Below are the records; give the number of their lines that contain the word "best" and nothing more.

(Collected data)
++++++++++

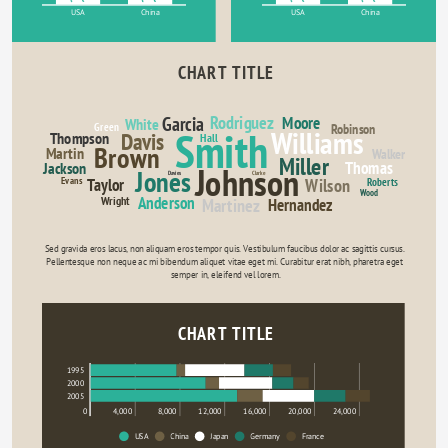
USA
China
USA
China
CHART TITLE
Rodriguez
Garcia
Moore
White
Green
Robinson
Smith
Williams
Davis
Thompson
Hall
Brown
Martin
Walker
Miller
Thomas
Jackson
Johnson
Jones
Davies
Clarke
Evans
Wilson
Taylor
Roberts
Wood
Anderson
Wright
Martinez
Hernandez
Sed gravida eros lacus, non aliquam eros tempor quis. Vestibulum faucibus dolor ac sagittis cursus. 
Pellentesque non neque ac mi bibendum aliquet vitae eget mi. Curabitur erat nibh, pharetra eget 
semper in, eleifend vel lorem.
CHART TITLE
1995
2000
2005
0
4,000
8,000
12,000
16,000
20,000
24,000
USA
China
Japan
Germany
France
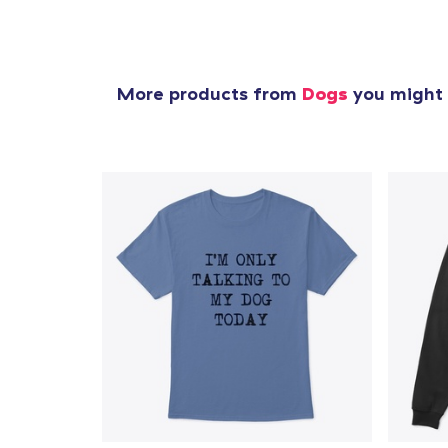
More products from
Dogs
you might l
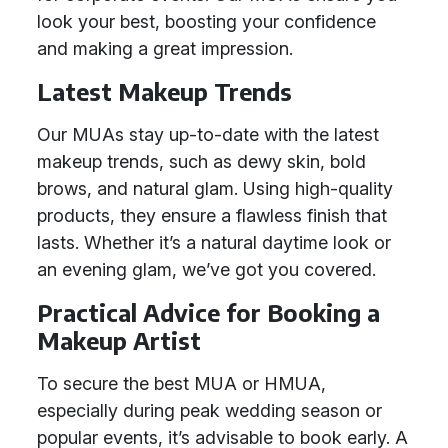
look your best, boosting your confidence
and making a great impression.
Latest Makeup Trends
Our MUAs stay up-to-date with the latest
makeup trends, such as dewy skin, bold
brows, and natural glam. Using high-quality
products, they ensure a flawless finish that
lasts. Whether it’s a natural daytime look or
an evening glam, we’ve got you covered.
Practical Advice for Booking a
Makeup Artist
To secure the best MUA or HMUA,
especially during peak wedding season or
popular events, it’s advisable to book early. A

++++++++++

### [Your solution]
2